Concerned families leaving Southland Schools
Parents of disabled and special- needs children are moving out of Southland amid fears the region's schools are failing their children.
Two mothers who believe their young children have been excluded from school because of their disabilities and special needs have shared their stories.
Neither wanted to be named for fear their children would be further ostracised.
One mother, whose 7-year-old son has neurological and learning disabilities, said she moved to Dunedin to find a school for her boy after he was excluded from his Invercargill school because of his disabilities and learning issues.
"We just want him to be able to have a childhood.
"We wanted our boy to be able to go the the school discos, be part of the end-of-year concerts, go to school camps.
"All those childhood experiences that other kids get to have."
She called on the Ministry of Education to better resource schools and provide more training to teachers to help them deal with disabled or special-needs children.
"As a parent of a disabled or special-needs child you rely on individuals within the system or schools who have the passion and empathy for your child," she said.
"If you can't find them you are on your own. It's awful."
She knew of other parents who had moved to Christchurch and even Auckland to find schools for their children.
CCS Disability Action chief executive David Matthews said the Ministry of Education had been working on several initiatives but
there was little sign of overall progress.
Schools needed to do more to ensure disabled children were included, he said.
The number of children learning by correspondence through the ORS (Ongoing Resourcing Scheme) was increasing, validating the concern the organisation and parents had, he said.
Disabled students often studied by correspondence because they felt unwelcome and excluded at schools, or schools claimed they could not meet their needs, he said.
CCS Disability Action Southern regional manager Joy Gunn said the situation varied among schools and often came down to the attitudes of principals and teachers.
Some schools had struggled to deal with the behavioural issues of some disabled children, she said.
CCS Disability Action advocated for children to remain in schools and for agencies to work together to ensure that could happen.
Southland Secondary Principals' Association chairman Gerry Ward said he believed southern schools were doing a good job for students with special needs.
At his school, Menzies College, ORS-funded students were mainstreamed as much as possible and also had teacher aides with them in the classroom.
While he was unsure specifically what other schools did, he had not heard of any school turning disabled children away.
Ministry of Education sector enablement and support head Katrina Casey said every student, including those with special learning or behavioural needs, should be able to attend their local school without fear of being discriminated against and those who needed extra support should be able to access it.
About four in every 1000 children attended special schools.
Correspondence school was one option for parents but if they chose that, it could not be assumed it was because they were dissatisfied with their local school, Casey said.
The Government invested about $530m in special education every year and had increased spending by about $140m since 2009 in key special education initiatives, she said.
Each year 80,000 to 100,000 children receive direct services or support for special education needs in the schooling system, while there were about 900 staff in the Resource Teachers: Learning and Behaviour (RTLB) service providing specialist advice and support to schools having difficulties providing for the learning and behavioural needs of their students.
There are about 52 RTLB staff working among Otago and Southland schools.
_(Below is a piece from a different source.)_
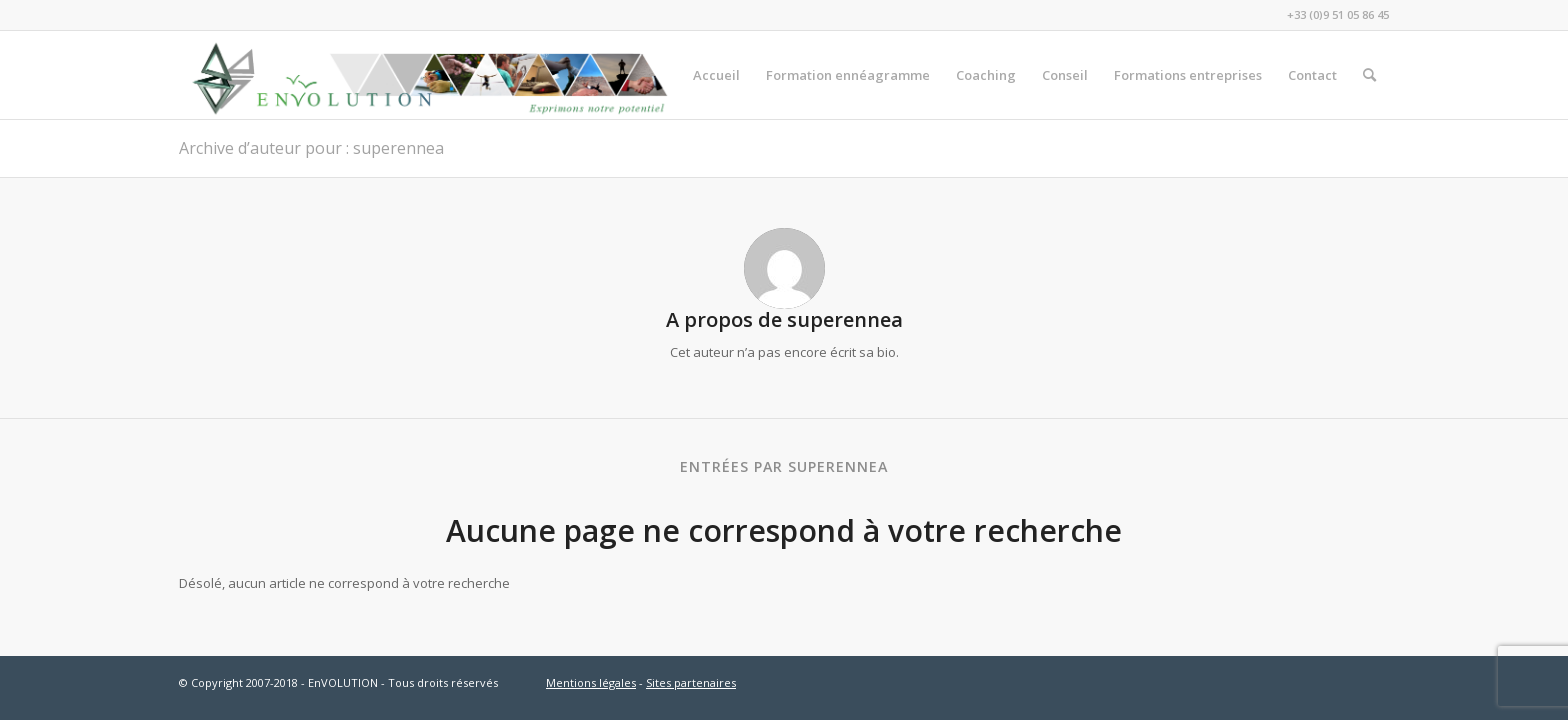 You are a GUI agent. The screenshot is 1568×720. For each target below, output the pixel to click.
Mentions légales (591, 682)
The ministry also employed about 800 frontline specialists in regional and district offices, including psychologists, speech/language therapists, advisers of the deaf, occupational therapists, physiotherapists, special education advisers, and kaitakawaenga.
About 30,000 children and young people were provided this support each year, Casey said.
Boy spoke of wanting to kill himself
"It makes me feel like an empty street. I feel like a failure, like I'm nothing."
Sad words from an 8-year-old boy asked how he felt when he went past his old school.
The boy, who suffers from sensory processing disorder and possibly ADHD, has been removed from school by his parents because they say his learning needs were not being met.
His mother conceded he had behavioural issues as a result of his lack of social skills, but said the school had simply labelled her boy as naughty.
"Our son ended up in a psychological mess. He was a sad, sad and very angry boy.
"My son was suicidal. He was saying he wanted to kill himself every single day. It was absolutely frightening and we couldn't keep sending him off to school so we got him out."
She did not blame teachers but said initiatives and policies needed to be developed within schools to ensure needs were met.
"I think teachers have a really difficult job in trying to teach or cater to the needs of a wide range of children. ‘I think the pressures on them are huge and I have empathy for them.
"I think it takes an aware principal with great ideas who supports the staff to allow a school to meet the needs of these kids."
After a 2010 Review of special education, the Teachers' Council, which approves all initial teacher education programmes, was required to include a graduating standard focused on special education. There is also a range of specialist teacher study awards for teachers who wish to work as specialists.
The Ministry of Education has $3.012m for study awards for 2014-15. As of August 12, records show there were 369 people studying on the specialist teaching programme supported through special education study awards.